Generally, IDH1 mutation and 1p/19q codeletion has been known as prognostic biomarkers in glioma [59]. Since RNA-seq gene expression data are used in this study, the GAENET has a limitation in that the model is not able to detect such biomarkers. However, it has been reported that nearly all 1p/19q codeleted glioma has IDH1 mutation [60]; therefore, such biomarkers can be represented by the gene expression of IDH1 in a mediate manner, although the mutation cannot be directly detected. As a result, the gene attention found that IDH1 was the top 2.2% prognostic gene, which was 443rd out of 19,990 genes. Given that the expression of IDH1 was investigated instead of its mutation, it can be said that gene attention partially considered IDH1 as a potential prognostic gene.

5. Conclusions

In this study, an ensemble deep learning model, namely the GAENET, was proposed to estimate the prognosis of LGG with gene expression. The GAENET employed the proposed attention mechanism for gene expression data, called gene attention. Owing to the advantage of the gene attention mechanism, it is possible to discover prognostic genes in a nonlinear and combinational perspective, which is the nature of deep learning training. While deep learning training has been considered a black box, it was demonstrated that prognostic genes in such a view can be determined by the gene attention layer. Additionally, a few conventional training methods for deep learning, including residual learning, were introduced.
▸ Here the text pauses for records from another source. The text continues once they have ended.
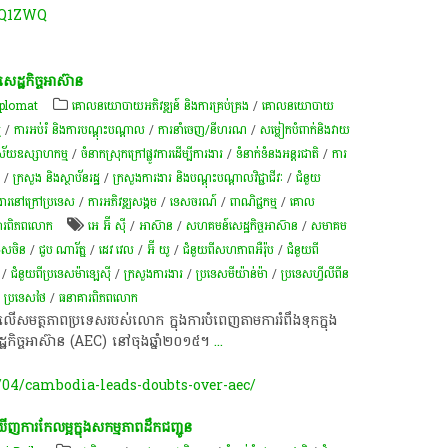
DQ1ZWQ
េដ្ឋកិច្ច​អាស៊ាន​
iplomat
គោលនយោបាយ​អភិវឌ្ឍន៍​ និង​ការ​គ្រប់គ្រង​
/
គោលនយោបាយ
ម
/
ការអប់រំ និងការបណ្តុះបណ្តាល
/
ការនាំចេញ/នីហរណ
/
​សម្លៀក​បំពាក់​និង​វាយ​
ិស័យឧស្សាហកម្ម
/
ចំនាកស្រុកក្រៅផ្លូវការដើម្បីការងារ
/
ទំនាក់ទំនងអន្តរជាតិ
/
ការ
ស
/
ក្រសួង និងស្ថាប័នរដ្ឋ
/
ក្រសួងការងារ និងបណ្តុះបណ្តាលវិជ្ជាជីវៈ
/
ជំនួយ
រងារនៅក្រៅប្រទេស
/
ការ​អភិវឌ្ឍ​សង្គម
/
ទេសចរណ៍
/
ពាណិជ្ជកម្ម
/
គោល
ារពិភពលោក
អេ អ៊ី ស៊ី
/
អាស៊ាន
/
សហគមន៍​សេដ្ឋកិច្ច​អាស៊ាន
/
សមាគម
ទេសចិន
/
ជួប ណារ័ត្ន
/
ដេវ វេល
/
អ៊ី យូ
/
ជំនួយពីសហភាពអឺរ៉ុប
/
ជំនួយពី
/
ជំនួយពីប្រទេសម៉ាឡេស៊ី​​
/
ក្រសួងការងារ
/
ប្រទេសមីយ៉ាន់ម៉ា
/
ប្រទេសហ្វីលីពីន
/
ប្រទេសថៃ
/
ធនាគារពិភពលោក
ិល​លើ​សមត្ថភាព​ប្រទេស​របស់​លោក​ ក្នុង​ការ​បំពេញ​តាម​ការ​រំពឹង​ទុក​ក្នុង​
្ឋកិច្ច​អាស៊ាន​ (AEC)​ នៅ​ចុងឆ្នាំ​២០១៥​។​
...
04/cambodia-leads-doubts-over-aec/
​ការ​កែ​លម្អ​ក្នុង​សកម្មភាព​ដឹក​ជញ្ជូន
As a result, it was demonstrated that the GAENET outperformed conventional methods for estimating prognosis, exhibiting a 7.2% performance difference compared to the second-best model. Additionally, the prognostic genes of LGG, including HILS1, DACH1, and GLIS1, were discovered by the proposed gene attention. In the ablation study of the GAENET, it was confirmed that the methods used in the GAENET contributed to the performance of the GAENET, in which the residual learning showed the most significant difference.